全身に、純粋な苦痛が迸った。神経が焼き切れる。意識とは別に、涙が溢れ出した。身体が言うことを聞かない。痛い。痛い。痛い痛い痛い痛い痛いいたいいたいいたいいたいいたいいたイタイイタイイタイイタイイタイイタイいたいいたいたいイタイイタイイタイイタイイタイイタイ。
「はぇあ……ひ……」
いだい。いだいけど。わらしは、わたしは、おこってるんだよ。おこってるんだってば。
「わ……だひはねえ……おかあさんを……ころされてるんだよ……わかる……? はんにんはねえ……おかあさんを……すきだったんだって……それでさ……私の前で……殴り殺したんだよ!!!」
許さない。許さない。それだけが何度も何度も胸の内で響く。
「統合失調症? 幻覚? 妄想? 知るか!!! 親を殺したやつ、人を殺したやつ!!! そんなやつが、許されると思うな!!! 誰だか知らないけど!!! タマっちを殺したらねえ!!! ぜったいぜったい、許さないから!!!」
再雷。
全身が跳ね上がる。でも、もう痛くもなんともないよ。だってねえ、私は怒ってるんだよ。怒ってるんだよ。もう、本当に、本当にさあ!!!
「う……うさあい……うるさあい……タマ……っちは……私の……」
母が死んで。私が、怖くて動けなかった時。タマっちが、犯人を倒してくれた。タマっちは、私の王子さま。救世主で、ヒーローなんだ。それなのにさあ。それなのに、お前たちは、お前たちはさあ、何をしようとしてるんだよ!!!
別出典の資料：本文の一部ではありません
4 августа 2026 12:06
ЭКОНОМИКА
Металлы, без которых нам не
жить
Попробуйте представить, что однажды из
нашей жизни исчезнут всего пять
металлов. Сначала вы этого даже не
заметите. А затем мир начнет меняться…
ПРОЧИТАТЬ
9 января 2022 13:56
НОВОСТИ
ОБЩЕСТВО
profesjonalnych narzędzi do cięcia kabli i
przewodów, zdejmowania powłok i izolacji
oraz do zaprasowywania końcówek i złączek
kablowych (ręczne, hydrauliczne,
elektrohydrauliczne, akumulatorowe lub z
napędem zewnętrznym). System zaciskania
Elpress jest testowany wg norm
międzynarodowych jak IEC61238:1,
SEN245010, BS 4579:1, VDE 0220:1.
「あの日から……私は、怒ってばっかり……それなのに、まだ怒らせるつもりなの……本当に、本当にさあ……」
矢を天へと放り投げた。雷撃がそこに吸われていく。
確認せずに走った。矢をまた握った。
立ちはだかる紅黒の怪物。
「死んでよ」
跳んだ。掴んだ。突き刺した。崩れていく。弱い。
そのままサソリ型の元へと突き進む。紅の矢の雨を感覚で避けた。タマっち。もう大丈夫。
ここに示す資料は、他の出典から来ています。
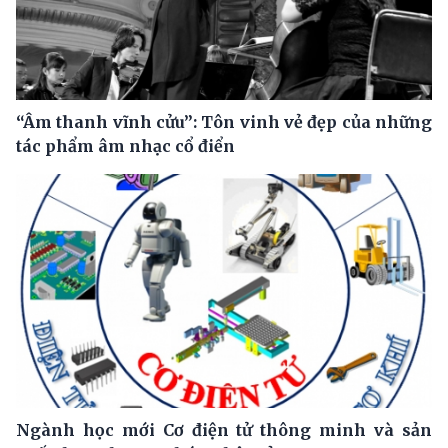
“Âm thanh vĩnh cửu”: Tôn vinh vẻ đẹp của những
tác phẩm âm nhạc cổ điển
Ngành học mới Cơ điện tử thông minh và sản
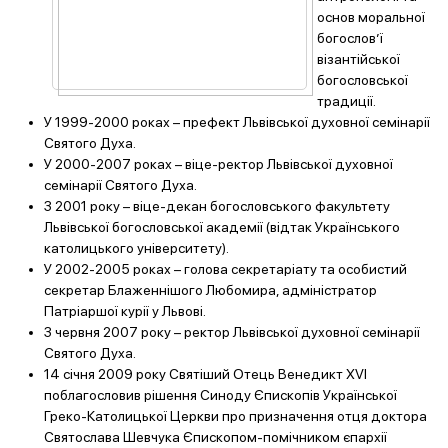
основ моральної
богослов’ї
візантійської
богословської
традиції.
У 1999-2000 роках – префект Львівської духовної семінарії
Святого Духа.
У 2000-2007 роках – віце-ректор Львівської духовної
семінарії Святого Духа.
З 2001 року – віце-декан богословського факультету
Львівської богословської академії (відтак Українського
католицького університету).
У 2002-2005 роках – голова секретаріату та особистий
секретар Блаженнішого Любомира, адміністратор
Патріаршої курії у Львові.
З червня 2007 року – ректор Львівської духовної семінарії
Святого Духа.
14 січня 2009 року Святіший Отець Венедикт XVI
поблагословив рішення Синоду Єпископів Української
Греко-Католицької Церкви про призначення отця доктора
Святослава Шевчука Єпископом-помічником єпархії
尾の軌道が変わる。私に狙いを変えたみたい。数珠繋ぎになった尾で、私を殴りつけるつもりだ。
でもそんな単調な攻撃、当たるわけな──
「え」
身体が、止まった。
ああ、そっか。
神様の、くそやろー。
「──」
身体が吹き飛んでいる気がする。
ああ、でももうそんなのどうでもいいよ。
腐った世界、救われない私、助けてくれない神様。
私はこれから殺される。ああ、殺されてあげるよ。
でも呪うよ。呪い殺すよ。化物どもも、その親玉も、どうにもならないこの世界ごと。
呪ってやる。消えてしまえばいい。何もかも。許さない。殺してやる。この世界が滅ぶまで、何度でも、何度でも──
*
私は、何のために戦っていたのだろう。
この世界を救うためだ。
でもなぜ、世界を救いたいと思ったんだろう。
贖罪?
いや……刀を取る理由が欲しかっただけだ。
私は、幼少期から刀と共にあった。
刀を持つ理由を知る前から、刀を握っていた。
だから、刀が無いと不安だった。
刀があれば、不安も、迷いも、断ち切れると思っていたのかもしれない。
──利己的だ。
己が抱える闇と、その種と、そして、自分を案じる人々と向き合うことをせず、ただ、救いの道に縋った。
私に、刀を握る資格はない。
私が世界を救うなど、あまりにも不遜だった。
──どうでもいいじゃないか──
どうでも、いい?
──私はそなたを救うことができる。そなたは私を使うことができる。ただそれだけの話じゃないか──
お前は、これでいいと思うのか?
──ああ、そのままでいい。神剣生大刀の名において、そなたを赦そう──
*
根の世界。化物は七体。土井球子、伊予島杏、共に戦闘不能。死を待つ二人。しかし──
「神剣・生大刀。今ここに、その威を示し給へ」
一振りの神風が吹く。
なんのことはない、ただの演武。しかしそれは正しく神の舞いであった。
殺人器と謳われた神代の戦士たち。ただし所詮は対人兵器に過ぎない。
今の乃木若葉には、偏に風の前の塵に同じ。
鎌鼬が円状に流れ、それは殺人器の群れを芥へと変えた。わずか数秒の出来事だった。
静寂が訪れる。回復した二人が見たのは、根の世界で刀を納める、武神の姿だった。